On D-efficiency of Reduced Models for Central Composite Experimental Designs Within a Split-plot Structure

Document Type : Full Length Article


1 Department of Statistics, Federal University of Technology, Minna, Niger State, Nigeria

2 Department of Statistics, University of Ibadan, Nigeria

3 Department of Mathematics and Statistics, School of Natural Sciences, Niger State Polytechnic, Zungeru, Nigeria.

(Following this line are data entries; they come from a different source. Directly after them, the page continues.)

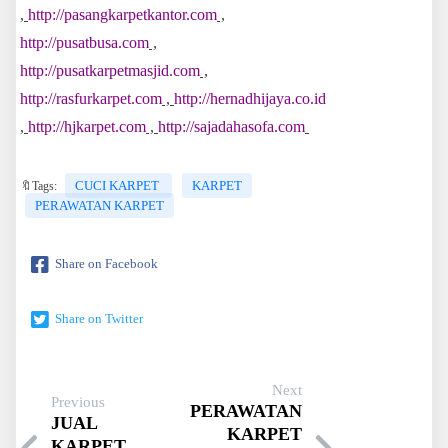
,
http://pasangkarpetkantor.com
,
http://pusatbusa.com
,
http://pusatkarpetmasjid.com
,
http://rasfurkarpet.com
,
http://hernadhijaya.co.id
,
http://hjkarpet.com
,
http://sajadahasofa.com
CUCI KARPET
KARPET
🔖Tags:
PERAWATAN KARPET
Share on Facebook
Share on Twitter
Next
Previous
PERAWATAN
JUAL
KARPET
KARPET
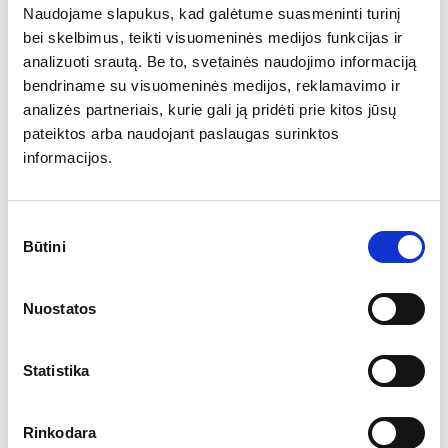
Naudojame slapukus, kad galėtume suasmeninti turinį
Niujorkas
bei skelbimus, teikti visuomeninės medijos funkcijas ir
Šiaurės Karolina
analizuoti srautą. Be to, svetainės naudojimo informaciją
bendriname su visuomeninės medijos, reklamavimo ir
Ohajas
analizės partneriais, kurie gali ją pridėti prie kitos jūsų
pateiktos arba naudojant paslaugas surinktos
Pensilvanija
informacijos.
Rodo sala
Pietų Dakota
Sutikimo
Būtini
pasirinkimas
Tenesis
Teksasas
Nuostatos
Juta
Statistika
Vermontas
Vašingtonas
Rinkodara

Choosing a response surface design to fit certain kinds of models is a difficult task. Extensive research comprising a collection of efficient second-order response surface designs from which a researcher may choose to best fit his/her needs has been conducted, which are based solely on a widely-accepted assumption of a completely randomized error structure of statistically-designed experiments. However, this assumption is not feasible in industrial experiments, which are often split-plot in nature and for which randomization of some factors have to be restricted due to certain constraints. The performance of such experimental designs depends strongly on the relative magnitude (d) of the whole-plot and sub-plot error variances. This work focuses on reduced second-order models having one, two, or all of their quadratic and/or interaction terms removed from the full models of some chosen candidate split-plot central composite designs (CCDs). It investigates the effects of model reduction on efficiency of these designs by computing the relative D-efficiencies for the formulated reduced models with respect to their corresponding full designs and assessing the efficiency losses under specific values of d. The study revealed a significant loss of D-efficiency in these designs, which depend strongly on the removed term(s) and increases, across all values of d, as the number of whole-plot factors increases.